Used software and tools

This document was written for, and tested on a Debian Linux unstable/testing machine, with the following software installed (Debian packages are enclosed in parenthesises):

In addition, some administration scripts for Postfix were written in Perl and Bash. These scripts are mandatory.

Configuring PostgreSQL

If not done already, we first must allow clients from the local machine to access PostgreSQL databases using password-based authentication. This is done by adding the following entry in the /etc/postgresql/pg_hba.conf file:

host    all    all    127.0.0.1     255.255.255.255    password

Note that our used approach requires that all used packages run on the same machine. With some effort, it is possible to create a seperation between the different packages, allowing them to run on different machines. However, for performance reasons, this should not be necessary as there are reports of people hosting email for 2000+ users on a single machine with a similiar configuration as used in this document.

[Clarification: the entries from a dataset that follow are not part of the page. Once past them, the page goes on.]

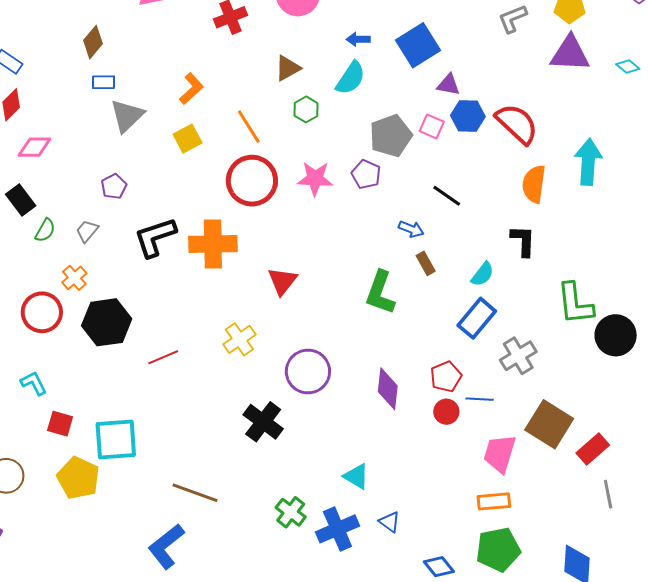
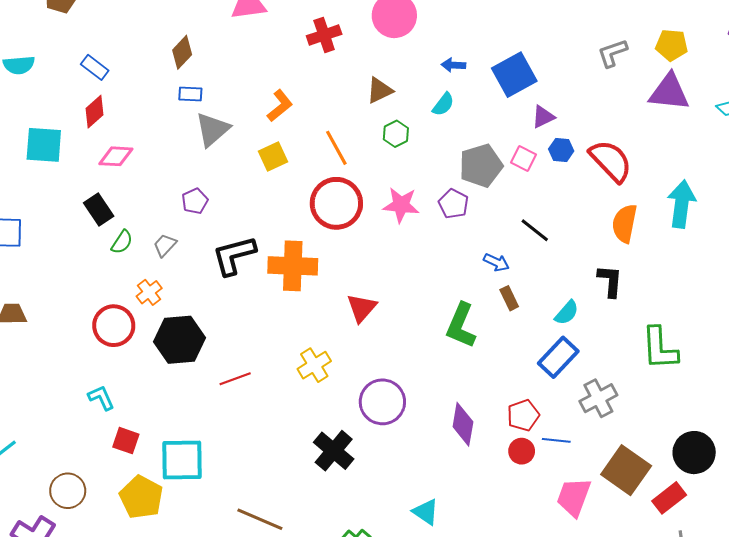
cyan semicircle: (351, 78) -> (443, 104), size x0.7
purple triangle: (448, 85) -> (543, 117), turned -40
blue hexagon: (468, 116) -> (561, 150), size x0.7
black circle: (616, 335) -> (694, 453), moved

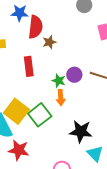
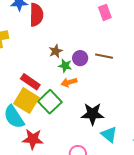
brown star: (49, 42) -> (56, 51), moved
red rectangle: (29, 66) -> (30, 82), moved, turned -42
orange arrow: (61, 98) -> (69, 82), turned 84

We now create a database (mail_lxtreme) to store various user and transport information. Furthermore, we create a (restricted) user (mailreader) to allow read-only access to the stored information.

[localhost]$ su - postgres
[localhost]$ createdb mail_lxtreme
[localhost]$ createuser -A -D -P -E mailreader
[localhost]$ psql mail_lxtreme

Next, we create the different tables:

CREATE TABLE domains
(
 gid       INTEGER UNIQUE NOT NULL,
 domain    VARCHAR(128) NOT NULL,
 transport VARCHAR(64) NOT NULL DEFAULT 'virtual:',
 PRIMARY KEY ( gid )
);

The domains table provides allows literal domain-names to be mapped to numerical “group ids” and provides transport information to Postfix.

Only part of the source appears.